Pernikahan dalam Hindu bukan hanya kontrak sosial, tetapi juga sebuah ikatan spiritual yang membawa pasangan menuju pembebasan jiwa atau Mokhsa. Pasangan yang menikah (mempelai) diharapkan menjalankan kehidupan bersama dengan menjalankan dharma, memenuhi keinginan yang sah (Kama), mencapai kemakmuran (Artha), dan pada akhirnya mengejar Moksha. Pernikahan dipandang sebagai jalan menuju kesempurnaan spiritual, seperti yang dinyatakan dalam Manu Smerti 9.45: “Dengan menjaga satu sama lain, pasangan akan bersama-sama mencapai puncak kebajikan dan kebahagiaan.”

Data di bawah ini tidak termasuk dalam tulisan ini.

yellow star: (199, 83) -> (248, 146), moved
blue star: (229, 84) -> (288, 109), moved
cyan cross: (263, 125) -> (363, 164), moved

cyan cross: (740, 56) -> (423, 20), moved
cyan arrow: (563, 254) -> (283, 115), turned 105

Selain itu, pernikahan juga merupakan sarana untuk mencapai Artha (kemakmuran) dan Kama (pemenuhan keinginan yang sah), yang merupakan dua dari empat tujuan hidup manusia dalam ajaran Hindu sebelum Mokhsa. Hubungan yang sehat antara suami dan istri tidak hanya didasarkan pada cinta, tetapi juga pada kerjasama dalam mencapai kesejahteraan material dan kebahagiaan bersama. Pustaka Suci Bhagavad Gita Sloka 3.16 menekankan pentingnya kerjasama dalam kehidupan rumah tangga. “Dengan saling membantu dan bekerjasama, kehidupan akan membawa kebahagiaan dan kesejahteraan.”

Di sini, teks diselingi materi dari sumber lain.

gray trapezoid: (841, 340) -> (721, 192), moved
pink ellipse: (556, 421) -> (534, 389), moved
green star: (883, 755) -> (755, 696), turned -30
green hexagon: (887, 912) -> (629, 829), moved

Meskipun nilai-nilai tradisional masih kuat dalam Agama Hindu, pernikahan juga menghadapi tantangan dari modernisasi. Dengan perubahan sosial, peran perkawanan sebagai langkah awal menuju perkawinan menjadi semakin penting untuk memastikan bahwa hubungan tidak hanya dibangun atas dasar ketertarikan sementara (fisik), tetapi juga kesesuaian nilai-nilai spiritual dan moral. Menghadapi tantangan ini, pasangan Hindu diharapkan tetap menjaga keseimbangan antara nilai-nilai spiritual yang dipegang teguh dan tuntutan kehidupan modern. Terkait hal ini, Bhagavad Gita Sloka 2.47 mengingatkan, “Bekerjalah tanpa pamrih, fokus pada kewajibanmu, bukan pada hasilnya.” Ini relevan dalam menghadapi tantangan kehidupan pernikahan dan menjaga harmoni dalam hubungan.

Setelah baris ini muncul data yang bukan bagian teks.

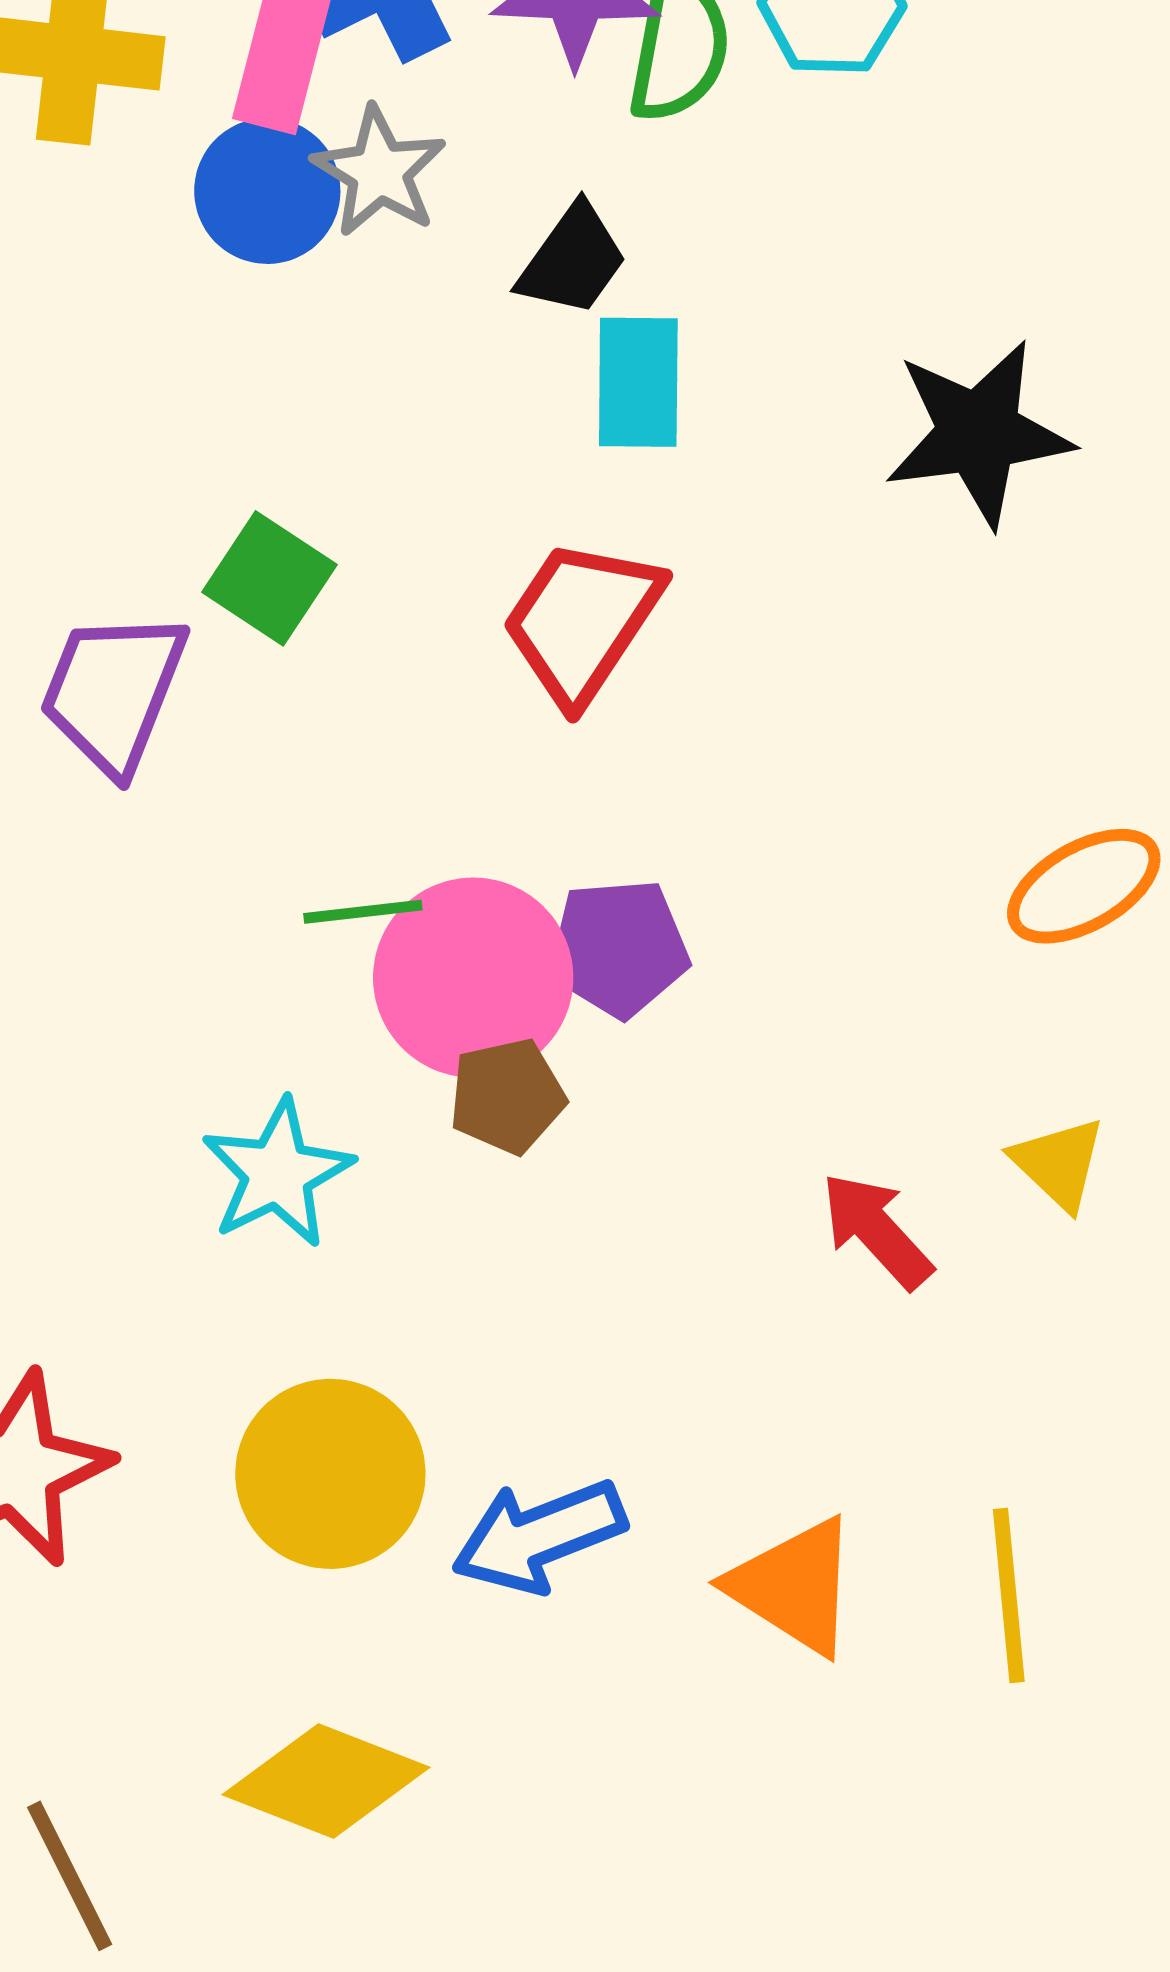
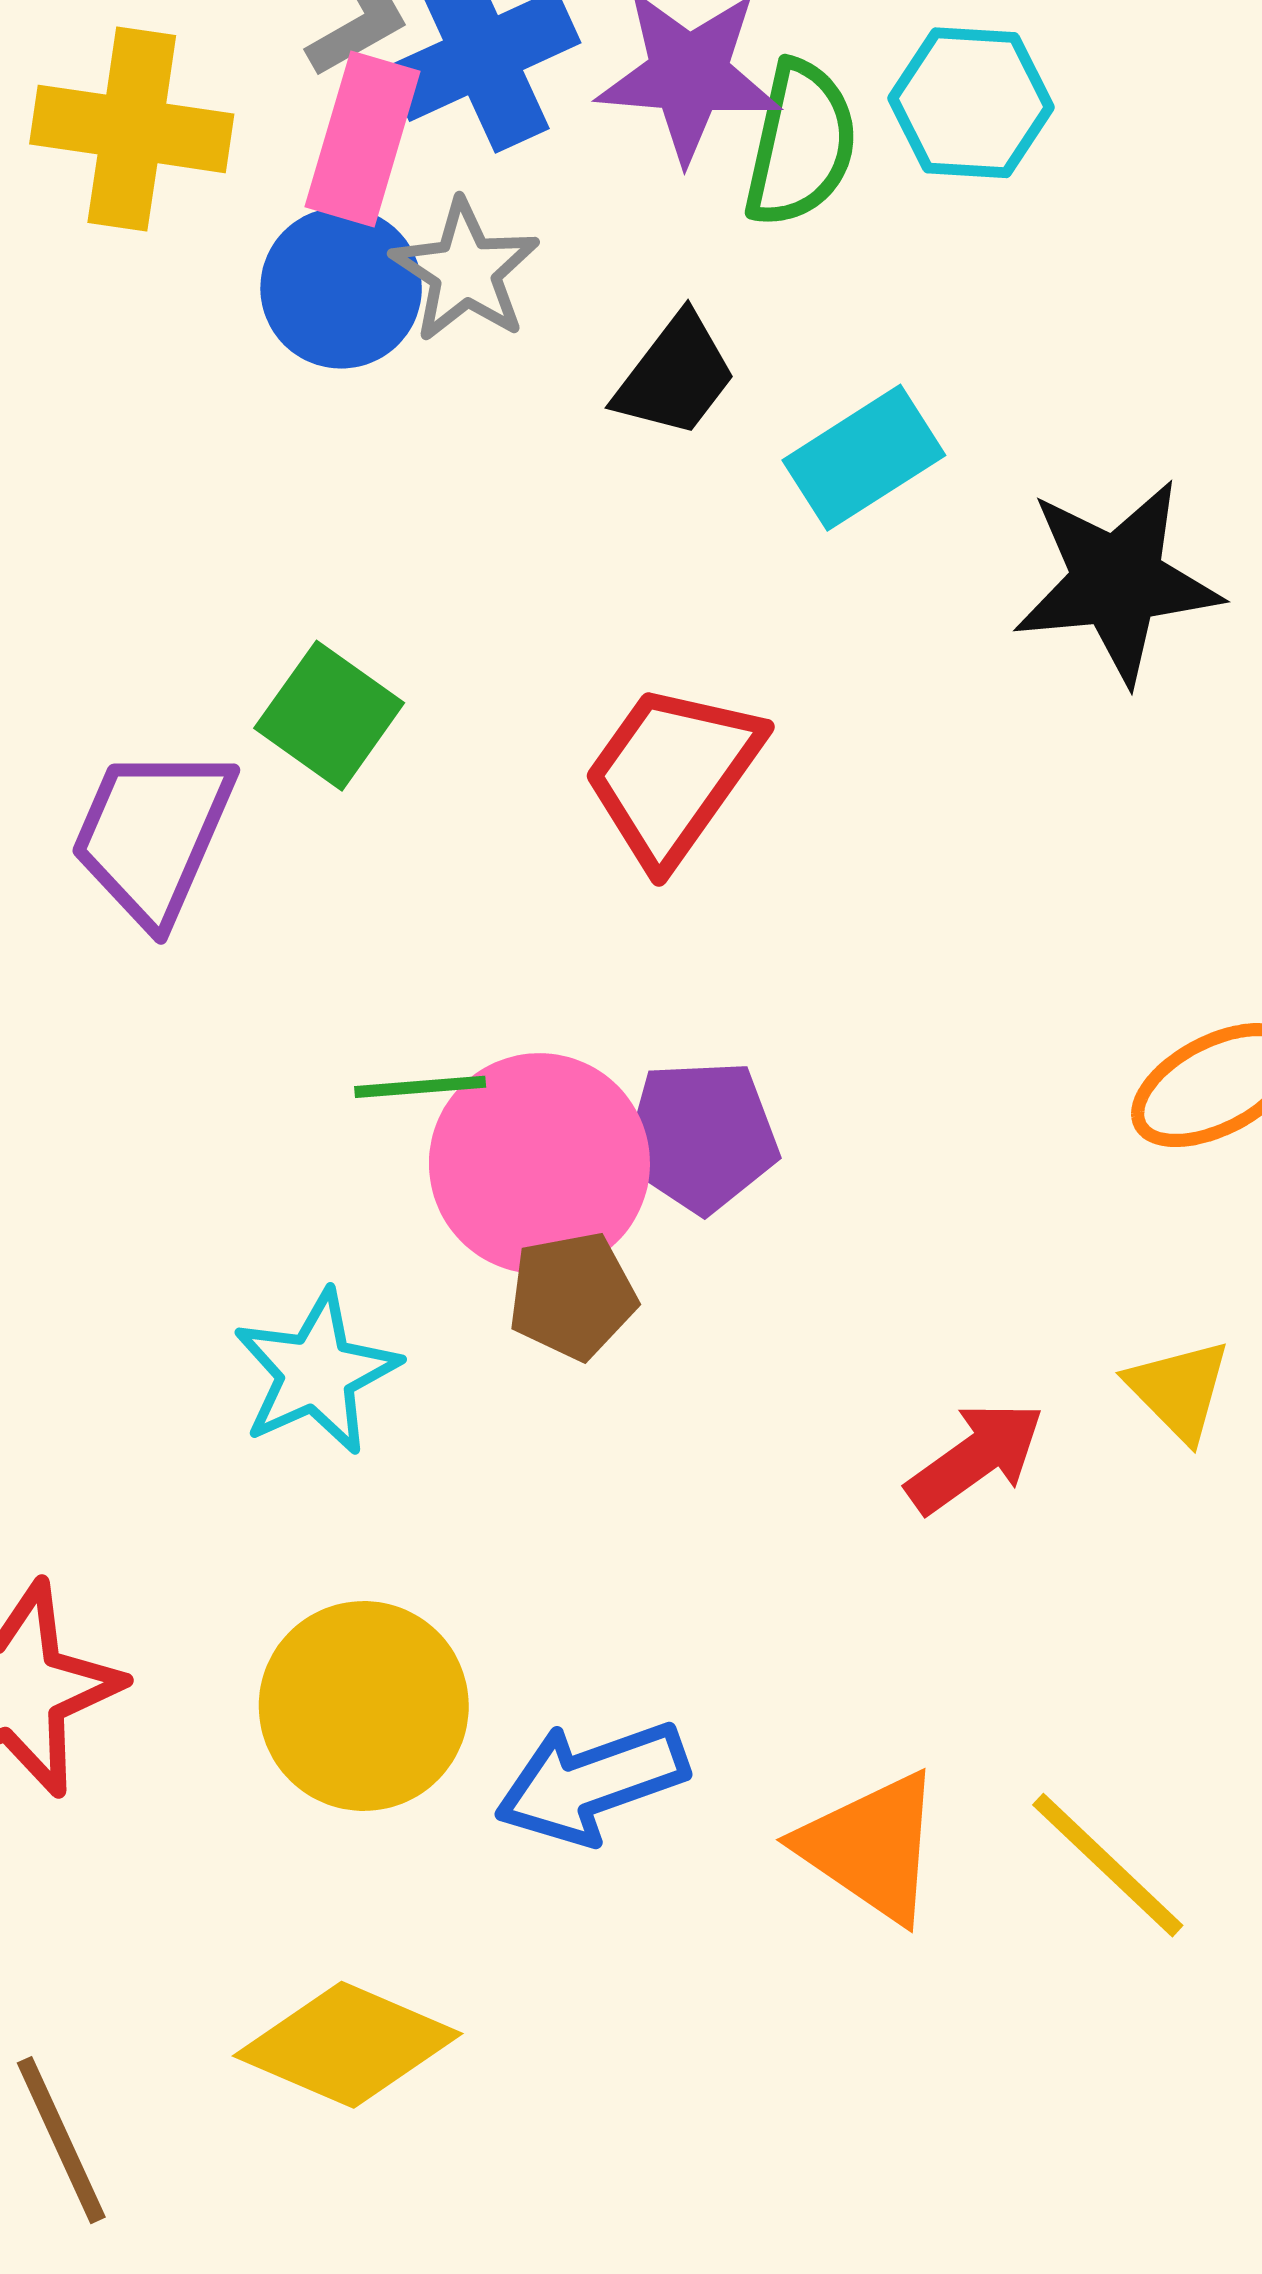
cyan rectangle: (638, 382) -> (864, 458), moved, turned 55
red arrow: (877, 1230) -> (975, 1457), turned 95
yellow line: (1009, 1596) -> (1108, 1865), turned -43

Pada akhirnya, perkawinan dalam Agama Hindu bukan hanya tentang penyatuan dua individu, tetapi juga perjalanan spiritual bersama berlandaskan ajaran dharma, cinta, komitmen, serta diharapkan pasangan tidak hanya mencapai kebahagiaan duniawi, tetapi juga pembebasan spiritual. Ini sejalan dengan pesan dalam Upanishad, “Dimana ada cinta, disana ada kehidupan; dan dimana ada kehidupan, disana ada cahaya Tuhan.”. (* Penulis adalah Penyuluh Agama Hindu Kantor Kementerian Agama Kabupaten Tabanan).